Older investors face a host of challenges entirely different to those faced by their young selves. Sandy McGregor offers a wise perspective for those of this age and stage.
At some point as we age comes the realisation that we too are going to die. When we are young death is almost a theoretical idea that does not influence our thinking or the way we behave. We live as if we are immortal. A sudden awareness that this is not the case has a profound effect on how we conduct our financial affairs. We look at things differently and our agendas change.
Our attitude to risk changes
The young can take risks knowing that if things do not work out as hoped they can always start again. Time is on their side. Older investors must live with the reality that it will be difficult to recoup significant financial losses. They are either approaching or have passed the age of retirement. Most do not have an income or resources large enough to recover significant losses from increased savings. Most older investors are instinctively cautious.

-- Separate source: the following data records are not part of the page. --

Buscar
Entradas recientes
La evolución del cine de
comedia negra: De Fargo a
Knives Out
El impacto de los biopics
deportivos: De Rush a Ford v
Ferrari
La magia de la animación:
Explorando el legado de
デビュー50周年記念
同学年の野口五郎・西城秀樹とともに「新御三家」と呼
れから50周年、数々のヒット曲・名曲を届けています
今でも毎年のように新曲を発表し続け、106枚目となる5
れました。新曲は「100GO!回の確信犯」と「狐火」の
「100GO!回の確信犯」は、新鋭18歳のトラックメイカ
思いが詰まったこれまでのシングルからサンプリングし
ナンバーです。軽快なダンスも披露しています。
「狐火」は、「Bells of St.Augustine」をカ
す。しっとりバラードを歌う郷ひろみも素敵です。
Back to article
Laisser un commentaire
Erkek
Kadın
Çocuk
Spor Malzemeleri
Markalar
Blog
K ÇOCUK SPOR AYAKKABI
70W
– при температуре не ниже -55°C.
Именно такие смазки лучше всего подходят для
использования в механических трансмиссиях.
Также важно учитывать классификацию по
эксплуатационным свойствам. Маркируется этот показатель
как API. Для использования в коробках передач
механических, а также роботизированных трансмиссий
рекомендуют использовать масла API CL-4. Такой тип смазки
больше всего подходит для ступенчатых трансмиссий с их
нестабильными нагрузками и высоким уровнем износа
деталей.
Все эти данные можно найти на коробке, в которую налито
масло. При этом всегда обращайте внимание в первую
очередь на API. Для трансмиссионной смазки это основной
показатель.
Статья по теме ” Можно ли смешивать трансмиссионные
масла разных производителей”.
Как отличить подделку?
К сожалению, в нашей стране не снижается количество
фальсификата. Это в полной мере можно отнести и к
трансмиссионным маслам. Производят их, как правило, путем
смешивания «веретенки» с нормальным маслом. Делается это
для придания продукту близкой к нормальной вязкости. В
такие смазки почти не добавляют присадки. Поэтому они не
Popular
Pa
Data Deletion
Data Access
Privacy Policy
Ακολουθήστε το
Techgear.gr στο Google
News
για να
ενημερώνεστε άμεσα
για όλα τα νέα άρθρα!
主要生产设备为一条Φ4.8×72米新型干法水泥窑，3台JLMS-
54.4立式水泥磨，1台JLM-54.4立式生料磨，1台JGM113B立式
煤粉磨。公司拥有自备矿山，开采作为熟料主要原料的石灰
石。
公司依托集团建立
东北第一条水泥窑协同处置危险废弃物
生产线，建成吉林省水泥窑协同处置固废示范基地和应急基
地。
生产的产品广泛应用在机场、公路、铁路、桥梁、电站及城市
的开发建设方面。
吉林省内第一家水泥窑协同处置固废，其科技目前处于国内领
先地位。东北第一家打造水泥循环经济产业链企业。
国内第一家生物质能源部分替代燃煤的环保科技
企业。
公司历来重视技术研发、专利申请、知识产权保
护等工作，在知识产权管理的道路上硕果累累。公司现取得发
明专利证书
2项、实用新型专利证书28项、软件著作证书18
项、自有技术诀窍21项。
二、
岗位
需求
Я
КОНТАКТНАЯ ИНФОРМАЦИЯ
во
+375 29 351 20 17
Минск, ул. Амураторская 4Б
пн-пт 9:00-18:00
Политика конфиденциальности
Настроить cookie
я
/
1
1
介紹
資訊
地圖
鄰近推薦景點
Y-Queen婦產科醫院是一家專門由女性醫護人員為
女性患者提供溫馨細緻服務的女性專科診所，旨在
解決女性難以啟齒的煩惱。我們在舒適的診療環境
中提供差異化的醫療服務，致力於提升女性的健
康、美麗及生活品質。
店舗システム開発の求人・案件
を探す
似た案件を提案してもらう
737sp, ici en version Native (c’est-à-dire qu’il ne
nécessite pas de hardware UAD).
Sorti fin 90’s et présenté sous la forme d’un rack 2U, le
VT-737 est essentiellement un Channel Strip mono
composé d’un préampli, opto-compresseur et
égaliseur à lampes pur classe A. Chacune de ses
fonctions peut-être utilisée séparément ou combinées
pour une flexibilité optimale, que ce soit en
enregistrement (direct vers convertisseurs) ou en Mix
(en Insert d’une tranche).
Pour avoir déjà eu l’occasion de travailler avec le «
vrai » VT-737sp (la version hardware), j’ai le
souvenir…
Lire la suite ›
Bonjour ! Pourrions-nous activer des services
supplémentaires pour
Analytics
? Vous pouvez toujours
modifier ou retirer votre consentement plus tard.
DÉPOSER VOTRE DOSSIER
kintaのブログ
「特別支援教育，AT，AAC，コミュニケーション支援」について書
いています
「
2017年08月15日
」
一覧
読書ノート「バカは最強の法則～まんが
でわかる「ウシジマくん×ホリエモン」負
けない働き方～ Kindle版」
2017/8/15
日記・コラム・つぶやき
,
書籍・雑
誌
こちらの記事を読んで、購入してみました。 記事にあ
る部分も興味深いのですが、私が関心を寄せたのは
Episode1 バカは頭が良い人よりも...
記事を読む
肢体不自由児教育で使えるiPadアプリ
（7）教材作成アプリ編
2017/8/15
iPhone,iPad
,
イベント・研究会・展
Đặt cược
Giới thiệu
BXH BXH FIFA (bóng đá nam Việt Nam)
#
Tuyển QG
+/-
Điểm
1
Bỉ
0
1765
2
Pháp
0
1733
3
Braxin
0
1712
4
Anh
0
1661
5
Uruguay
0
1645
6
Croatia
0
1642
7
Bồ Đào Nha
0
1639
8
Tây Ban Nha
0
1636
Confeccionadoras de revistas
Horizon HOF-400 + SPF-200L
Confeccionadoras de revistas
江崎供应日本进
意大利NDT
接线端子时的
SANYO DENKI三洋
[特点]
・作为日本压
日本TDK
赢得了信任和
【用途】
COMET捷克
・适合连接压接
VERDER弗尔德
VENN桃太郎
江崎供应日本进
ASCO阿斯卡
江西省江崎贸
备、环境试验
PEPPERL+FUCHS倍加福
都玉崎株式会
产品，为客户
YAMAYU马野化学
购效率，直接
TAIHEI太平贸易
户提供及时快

Access to information changes
One of the problems many face when retiring from active business is their sources of information dry up. When I managed Allan Gray’s individual client portfolios on occasion a newly retired successful businessman would approach us to manage his share portfolio. I would look at his existing portfolio and ask: “Why do you need us? These are similar shares to what we would buy.” “Yes,” would be the reply, “But when I was involved in business, I had a sense of what was going on. Following my retirement, that is no longer the case, and I lack the information required to invest successfully.”
If anything, the plethora of information on the internet makes investment even more difficult than it was. Success often depends on being different, but it becomes increasingly difficult to stand aside from the widely held consensus communicated with such authority and in such detail. With age good financial advice provided by someone one trusts becomes increasingly important. It is not that one must follow such advice, but few are qualified to manage their wealth on their own.
Priorities shift
As accumulating wealth is largely a matter of compounding over time, most wealth lies in the hands of older people. The issue of inheritance looms large. While there are a few curmudgeons hostile to inherited wealth, most parents have a natural desire that their assets should in time pass to their children. As they get older the successes and failures of their children become more important than their own. For those in a position to do so, supporting their children as they enter the expensive stages of their lives, buying houses, finding partners and raising families, becomes a priority. Financial planning becomes increasingly focused to this end.
The biggest challenge that most older investors face is that they must live on what they have got. Unlike the young, they cannot assume that somehow they will make lots of money which will see them right. They are caught in a conundrum where their future expenditures are increasing due to greater longevity, but investment returns are in a secular decline. This is not only a South African problem. It is a global issue. There are few if any countries which can claim that they have a fully funded pension system. How this is to be resolved will be one of the most important political challenges of coming years.